> **WORK TO BE COMPLETED**: Transcribe only the lines of the listing below from the one holding "Spring Valley (208, 499)" through the one holding "Sunset Cliffs", inclusive, without any change.

Start of PROVIDED ENTRIES

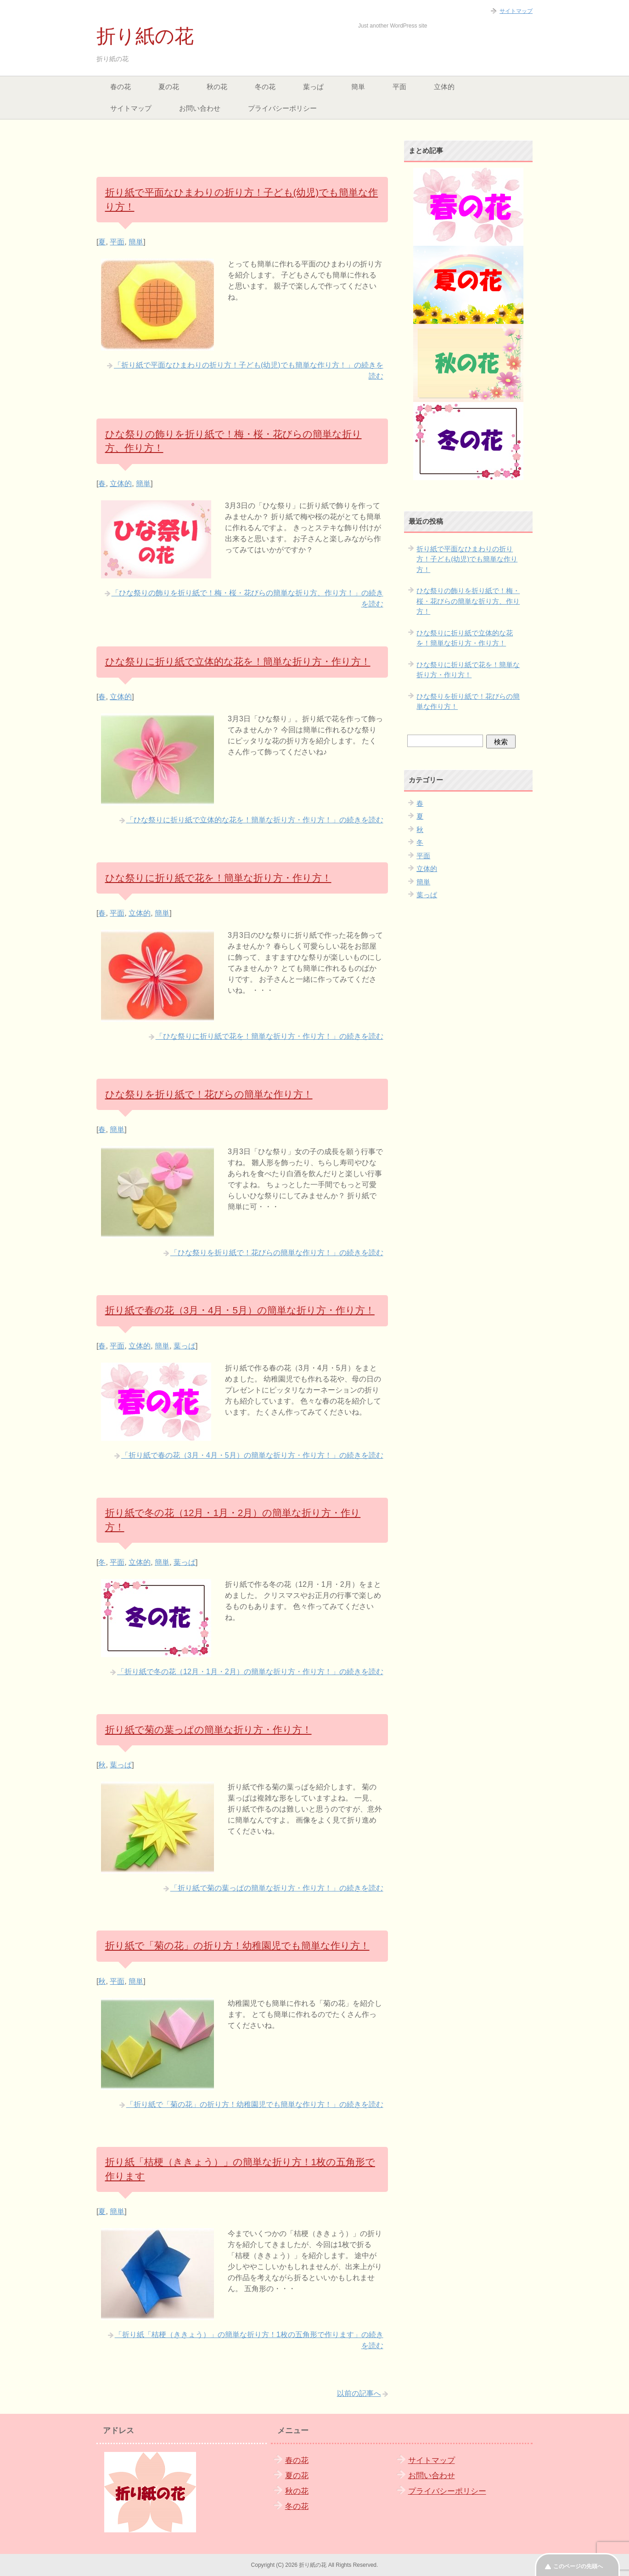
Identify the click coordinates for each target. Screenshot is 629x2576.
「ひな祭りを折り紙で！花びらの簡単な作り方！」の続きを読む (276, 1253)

End of PROVIDED ENTRIES
Start of PROVIDED ENTRIES

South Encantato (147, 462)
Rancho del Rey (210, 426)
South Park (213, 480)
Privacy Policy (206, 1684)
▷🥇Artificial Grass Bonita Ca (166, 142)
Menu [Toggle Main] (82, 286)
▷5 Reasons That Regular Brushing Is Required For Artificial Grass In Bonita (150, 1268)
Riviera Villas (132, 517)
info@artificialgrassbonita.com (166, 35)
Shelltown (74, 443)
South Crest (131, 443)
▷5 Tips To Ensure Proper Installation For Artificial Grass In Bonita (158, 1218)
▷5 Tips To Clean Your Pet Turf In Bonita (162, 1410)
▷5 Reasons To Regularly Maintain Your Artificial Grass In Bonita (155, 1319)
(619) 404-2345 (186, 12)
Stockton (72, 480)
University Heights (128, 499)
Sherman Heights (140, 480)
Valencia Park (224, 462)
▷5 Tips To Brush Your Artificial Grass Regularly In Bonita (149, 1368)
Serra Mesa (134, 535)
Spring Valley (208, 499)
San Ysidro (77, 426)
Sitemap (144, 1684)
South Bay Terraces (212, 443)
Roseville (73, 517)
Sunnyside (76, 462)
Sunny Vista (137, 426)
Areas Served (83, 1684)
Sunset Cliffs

End of PROVIDED ENTRIES
Start of PROVIDED ENTRIES

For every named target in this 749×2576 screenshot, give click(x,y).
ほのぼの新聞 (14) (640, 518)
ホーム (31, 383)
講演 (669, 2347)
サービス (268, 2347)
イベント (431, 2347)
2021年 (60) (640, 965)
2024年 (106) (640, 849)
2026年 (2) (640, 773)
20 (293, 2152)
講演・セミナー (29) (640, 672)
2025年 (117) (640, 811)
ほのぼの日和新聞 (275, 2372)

End of PROVIDED ENTRIES

> **WRITTEN REPLY**:
Spring Valley (208, 499)
San Ysidro (77, 426)
Sitemap (144, 1684)
South Bay Terraces (212, 443)
Roseville (73, 517)
Sunnyside (76, 462)
Sunny Vista (137, 426)
Areas Served (83, 1684)
Sunset Cliffs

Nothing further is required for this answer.